TASK OBJECTIVE: Give the number of lines in these entries that contain "PREÇO", and nothing more.

++++++

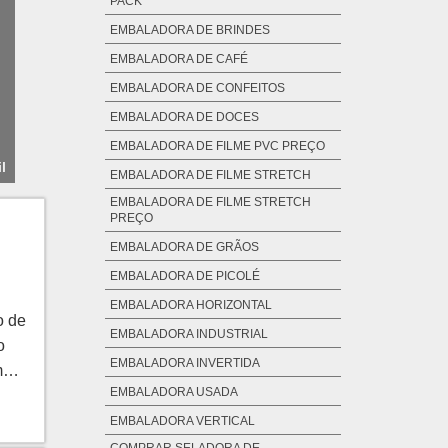
PACK
EMBALADORA DE BRINDES
EMBALADORA DE CAFÉ
EMBALADORA DE CONFEITOS
EMBALADORA DE DOCES
EMBALADORA DE FILME PVC PREÇO
l
EMBALADORA DE FILME STRETCH
EMBALADORA DE FILME STRETCH
PREÇO
EMBALADORA DE GRÃOS
EMBALADORA DE PICOLÉ
EMBALADORA HORIZONTAL
o de
EMBALADORA INDUSTRIAL
o
EMBALADORA INVERTIDA
m
EMBALADORA USADA
SOR
uso
EMBALADORA VERTICAL
res.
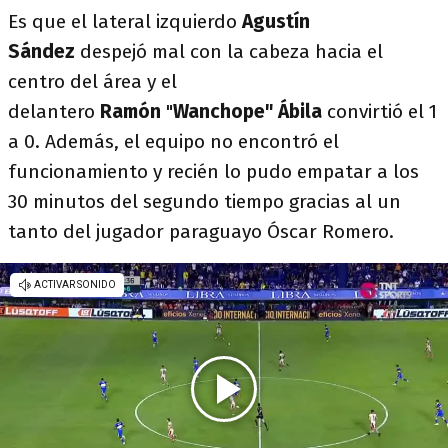
Es que el lateral izquierdo
Agustín
Sández
despejó mal con la cabeza hacia el
centro del área y el
delantero
Ramón
"
Wanchope" Ábila
convirtió el 1
a 0. Además, el equipo no encontró el
funcionamiento y recién lo pudo empatar a los
30 minutos del segundo tiempo gracias al un
tanto del jugador paraguayo Óscar Romero.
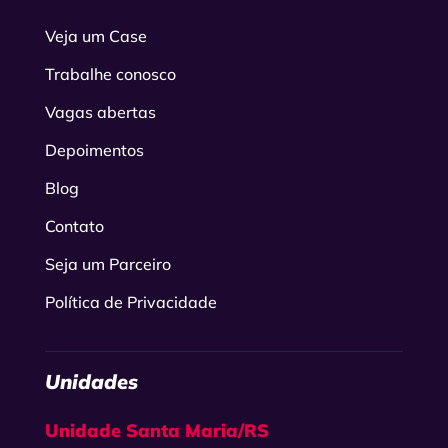
Veja um Case
Trabalhe conosco
Vagas abertas
Depoimentos
Blog
Contato
Seja um Parceiro
Política de Privacidade
Unidades
Unidade Santa Maria/RS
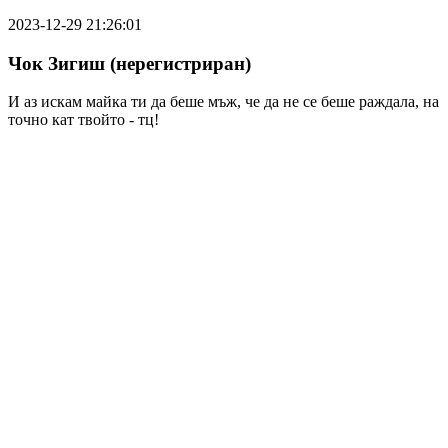
2023-12-29 21:26:01
Чок Зигиш (нерегистриран)
И аз искам майка ти да беше мъж, че да не се беше раждала, на
точно кат твойто - тц!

++++++

WRITTEN RESPONSE: 2